The FLP-out genetic labeling strategy was used to visualize individual late-stage RP motor neurons and analyze their dendrites. Focus was placed on the large contralateral arbor of the RP motor neurons that spans one side of the nerve cord in wild-type embryos and forms branches that extend into several medio-lateral zones. Analyses using isl-tau-myc and lim3a-tau-myc transgenes confirmed that the RP cell bodies retain their stereotyped positions in isl mutants and that the relative dorsal-ventral positions of RPs 1/4, 3, and 5 are preserved, allowing identification of distinct classes of RP motor neurons (Santiago, 2017).

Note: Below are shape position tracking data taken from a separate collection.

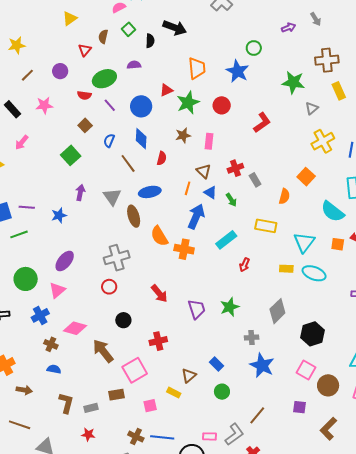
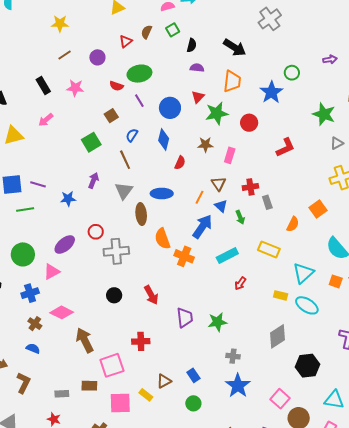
black arrow: (175, 28) -> (235, 47), moved
purple semicircle: (134, 65) -> (197, 68), moved
red triangle: (166, 90) -> (198, 97), turned -32
brown line: (128, 163) -> (125, 160), moved
red circle: (109, 287) -> (96, 232), moved
gray diamond: (277, 311) -> (278, 336), moved
black circle: (123, 320) -> (114, 295), moved
black hexagon: (313, 334) -> (307, 366), moved
brown L-shape: (66, 403) -> (23, 383), moved
pink square: (150, 406) -> (120, 403), size x1.6

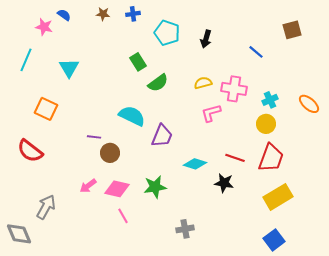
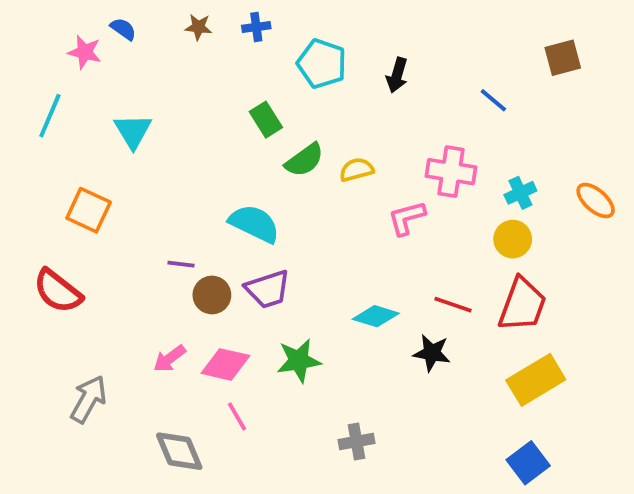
yellow semicircle: (203, 83) -> (357, 170), moved
purple trapezoid: (162, 136) -> (268, 289), moved, turned 50
gray diamond: (19, 234) -> (179, 451), moved

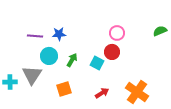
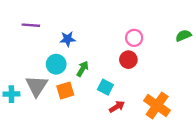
purple line: (35, 36) -> (31, 25), moved
cyan square: (97, 63) -> (105, 87), moved
orange square: (64, 89) -> (65, 91), moved

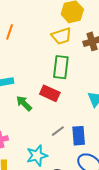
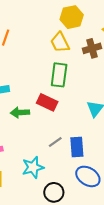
yellow trapezoid: (61, 36) -> (60, 42), turned 80
green arrow: (24, 103) -> (20, 113), turned -48

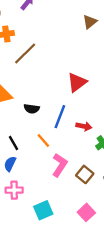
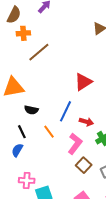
black semicircle: (32, 109) -> (31, 110), moved
pink L-shape: (60, 165) -> (75, 144), moved
pink cross: (14, 190) -> (27, 180), moved

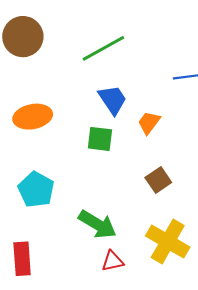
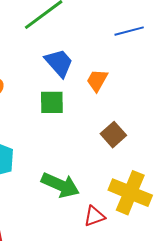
red triangle: (113, 261) -> (94, 216), moved

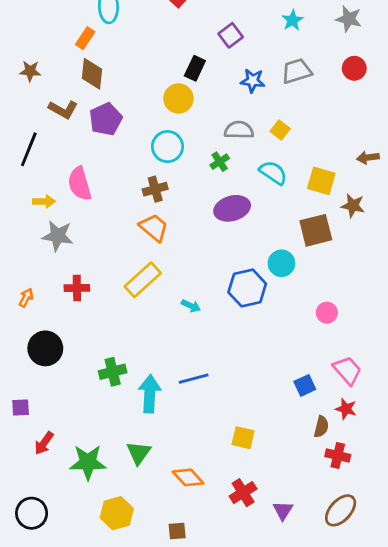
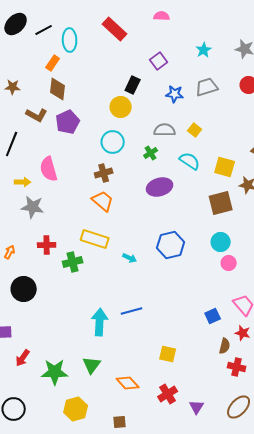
cyan circle: (281, 263) -> (221, 242), moved
yellow rectangle: (143, 280) -> (95, 239), turned 60
green cross: (113, 372) -> (73, 262), moved

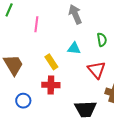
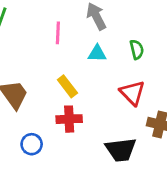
pink line: (36, 24) -> (58, 33), moved
cyan triangle: (74, 48) -> (97, 53), moved

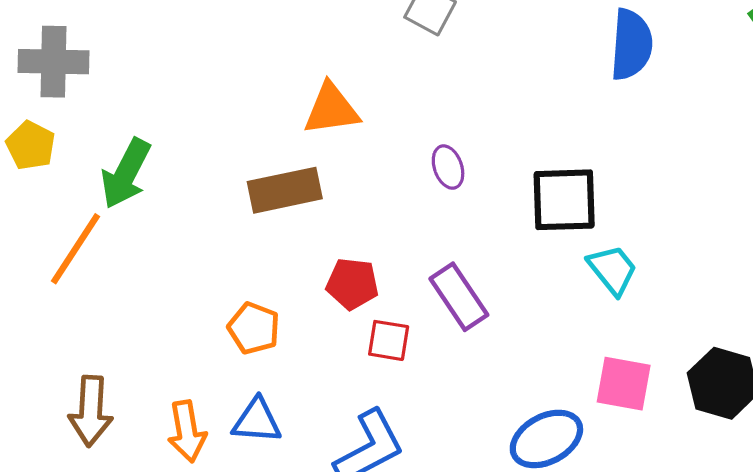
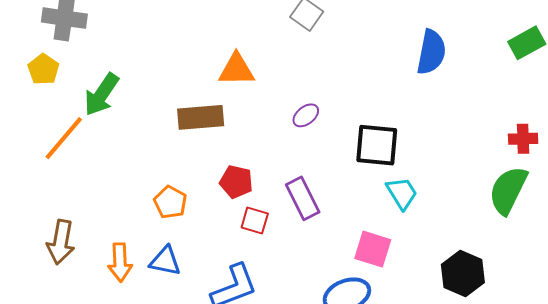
purple ellipse: (448, 167) -> (306, 115), turned 64
pink square: (624, 384) -> (373, 249), moved

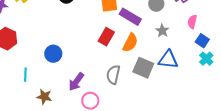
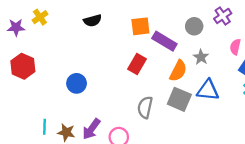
orange semicircle: (130, 43) -> (178, 71), moved
cyan line: (25, 75) -> (45, 127), moved
purple arrow: (76, 82) -> (91, 129), moved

Most RP3 neurons in late-stage isl/+ embryos neurons form contralateral dendritic arbors that send projections into the zone between the medial FasII+ axon pathways and the intermediate FasII+ pathways, hereafter referred to as the 'intermediate zone,' consistent with previously published images of RP3 neurons from wild-type embryos. Interestingly, the dendritic morphology of RP3 was distinct from that of a related neuron, RP5, that also expresses Isl and Lim3b-Gal4 and that can be unambiguously identified in both wild-type and mutant embryos because its cell body is found in a more ventral position than the other RP neurons. In wild-type embryos, the RP5 axon targets muscles 12 and 13 (VL1 and VL2) as well as other ventral muscles. Most RP5 neurons in isl/+ embryos exclusively target their dendrites to the lateral zone of the neuropile. Furthermore, the difference observed in the dendritic targeting of RP3 and RP5 neurons correlates with a difference in fra expression. Although fra expression in RP3 and RP5 neurons in control embryos is comparable when RP axons are crossing the midline, by stage 15, significantly fewer RP5 than RP3 neurons express fra. Interestingly, isl is not required for the low levels of fra expression in late-stage RP5 neurons, in contrast to its role in promoting high levels of fra in late-stage RP3 neurons (Santiago, 2017).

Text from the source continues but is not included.